The Democrats tried to discharge Senate Resolution 15, sponsored by Sen. Gretchen Whitmer, D-East Lansing, from committee for a second time Thursday, but it was again defeated along party lines, 21-16. The resolution would set the office budgets the same for both Republicans and Democrats. Under the current situation, GOP Senate offices have five full-time staffers, but Democrats only have three. Over in the Democratic controlled House, each office has the same amount of staffers; two in each office, regardless of party. The money saved would go to the State Police Budget.
“Certainly, you Republicans can serve and operate your office budgets on the same amount in which we Democrats serve our constituents,” Whitmer said. “These are challenging times, and the Senate should show some leadership and step up on behalf of public safety in the state of Michigan.”
Why are constituents who live in the 21 Michigan Senate Districts represented by Republicans deserve better service than the 16 – currently – districts represented by Democrats?
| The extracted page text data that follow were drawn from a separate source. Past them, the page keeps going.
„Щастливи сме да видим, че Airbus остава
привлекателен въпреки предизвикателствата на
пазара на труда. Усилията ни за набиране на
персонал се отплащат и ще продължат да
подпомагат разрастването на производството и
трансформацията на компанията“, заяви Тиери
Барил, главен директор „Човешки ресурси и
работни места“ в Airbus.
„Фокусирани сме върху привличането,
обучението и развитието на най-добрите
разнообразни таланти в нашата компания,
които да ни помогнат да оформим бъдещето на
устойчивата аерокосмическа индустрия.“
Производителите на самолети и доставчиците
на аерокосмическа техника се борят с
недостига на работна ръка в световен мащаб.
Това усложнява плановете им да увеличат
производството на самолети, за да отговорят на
That was the simple question asked by Senate Minority Leader Buzz Thomas, D-Detroit.
“I see no reason why the Senator from Kentwood should have more money to represent his constituents as the Senator from the City of Detroit,” Thomas said. “That just doesn’t make sense. Are my constituents any different? I don’t think so.”
Senate Majority Floor Leader Alan Cropsey, R-DeWitt, by far the most bombastic and partisan lawmaker in Lansing, made the claim that the GOP needed the two extra employers because the GOP is in the majority, and they are committee chairs. He never explained why the Democrats who control the House have the same amount of staffers as the minority Republicans. Even if the disparity was three staffers to four instead of five, there would be enough money to keep at least 21 troopers.
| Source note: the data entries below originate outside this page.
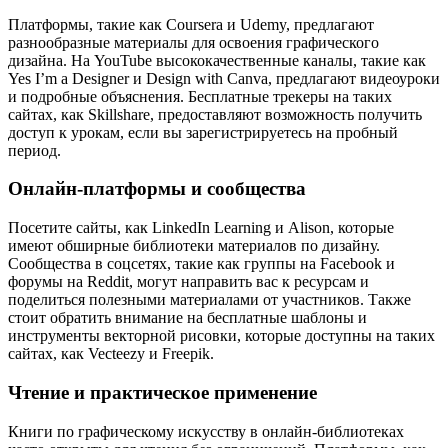
Платформы, такие как Coursera и Udemy, предлагают
разнообразные материалы для освоения графического
дизайна. На YouTube высококачественные каналы, такие как
Yes I’m a Designer и Design with Canva, предлагают видеоуроки
и подробные объяснения. Бесплатные трекеры на таких
сайтах, как Skillshare, предоставляют возможность получить
доступ к урокам, если вы зарегистрируетесь на пробный
период.
Онлайн-платформы и сообщества
Посетите сайты, как LinkedIn Learning и Alison, которые
имеют обширные библиотеки материалов по дизайну.
Сообщества в соцсетях, такие как группы на Facebook и
форумы на Reddit, могут направить вас к ресурсам и
поделиться полезными материалами от участников. Также
стоит обратить внимание на бесплатные шаблоны и
инструменты векторной рисовки, которые доступны на таких
сайтах, как Vecteezy и Freepik.
Чтение и практическое применение
Книги по графическому искусству в онлайн-библиотеках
He then tried the ridiculous tack that the House Democrats have bigger office budgets, and that the Senate Democrats – and Whitmer - should also go to Washington, D.C. and tell them what to do.
“Well, I would suggest that maybe she walk across the rotunda and tell the Speaker of the House to equalize everyone’s budget over there,” Cropsey said. “I would suggest that maybe she go to Washington, D.C., where the Democrats have total dictatorial powers and suggest to them that maybe they ought to start playing fair and not do partisanship.”
But Thomas pointed out that even if the budgets in the House were equal like they were in 2006 when Democrats took control of the House, it would only saved $200,000 instead of $3.5 million.
“Well, the House already has acted, and the disparity that exists there is about $200,000 for 110 members, and out of our 37 members, $3.5 million,” Thomas said. “That, to me, sounds outrageous. It sounds like crocodile tears being cried on the other side.”
That was a view held by the Michigan State Troopers Association (MSPTA).
"The Troopers Association has tremendous concerns regarding the effect these layoffs will have on all of public safety," said MSPTA Vice President Christopher Luty, according to subscription only MIRS. "We appreciate that our lawmakers are willing to consider any measure that will keep our troopers working."
To avoid further embarrassment, the Senate Republicans used their majority to push a measure that will not allow the Resolution to be taken up until Dec. 31. It will remain in the Committee on Government Operations and Reform, where bills go to die because it rarely meets.
The executive order approved Tuesday was the result of the Governor working with the legislative leaders in the House and Senate. The cuts include across the board cuts to every state department of at least 4 percent, cutting more than 200 state jobs, requiring at least six unpaid furlough days by state workers and cuts to local governments of more than $41 million.